Fostering Human Capital and Youth Empowerment in Northwest Nigeria through Edutainment, EdTech and Digital Workshops

Last registered on June 23, 2025

Pre-Trial

Trial Information

General Information

Title
Fostering Human Capital and Youth Empowerment in Northwest Nigeria through Edutainment, EdTech and Digital Workshops
RCT ID
AEARCTR-0016233
Initial registration date
June 18, 2025

Initial registration date is when the trial was registered.

It corresponds to when the registration was submitted to the Registry to be reviewed for publication.

First published
June 23, 2025, 11:51 AM EDT

First published corresponds to when the trial was first made public on the Registry after being reviewed.

Locations

Region

Primary Investigator

Affiliation
CIDE & Middlesex University

Other Primary Investigator(s)

PI Affiliation
The World Bank

Additional Trial Information

Status
In development
Start date
2025-06-20
End date
2027-06-30
Secondary IDs
Prior work
This trial does not extend or rely on any prior RCTs.
Abstract
Female adolescents in Northwest Nigeria face significant barriers due to gender inequities that limit their educational progression. In the region, primary net attendance rates are approximately 47 percent for girls, and 44% of Nigerian girls marry before age 18. Secondary attendance is even lower, with rural areas particularly affected.
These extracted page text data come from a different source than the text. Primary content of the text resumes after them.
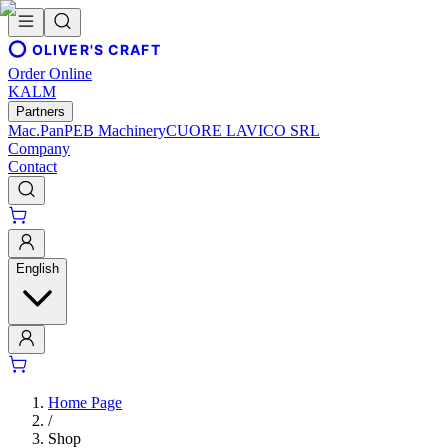
OLIVER'S CRAFT
Order Online
KALM
Partners
Mac.Pan
PEB Machinery
CUORE LAVICO SRL
Company
Contact
English
Home Page
/
Shop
In settings with gender-biased social norms, factors such as low parental aspirations, illiteracy, and language barriers further constrain girls' schooling, leading to poor long-term outcomes. While girls are a key target group affected by educational marginalization in Northern Nigeria, the challenge extends across both genders, with net attendance rates reaching only 53 percent. Getting out-of-school children back into education poses a massive challenge. Even when children are enrolled, they often face learning poverty, defined as children's inability to read and understand a simple text by age 10.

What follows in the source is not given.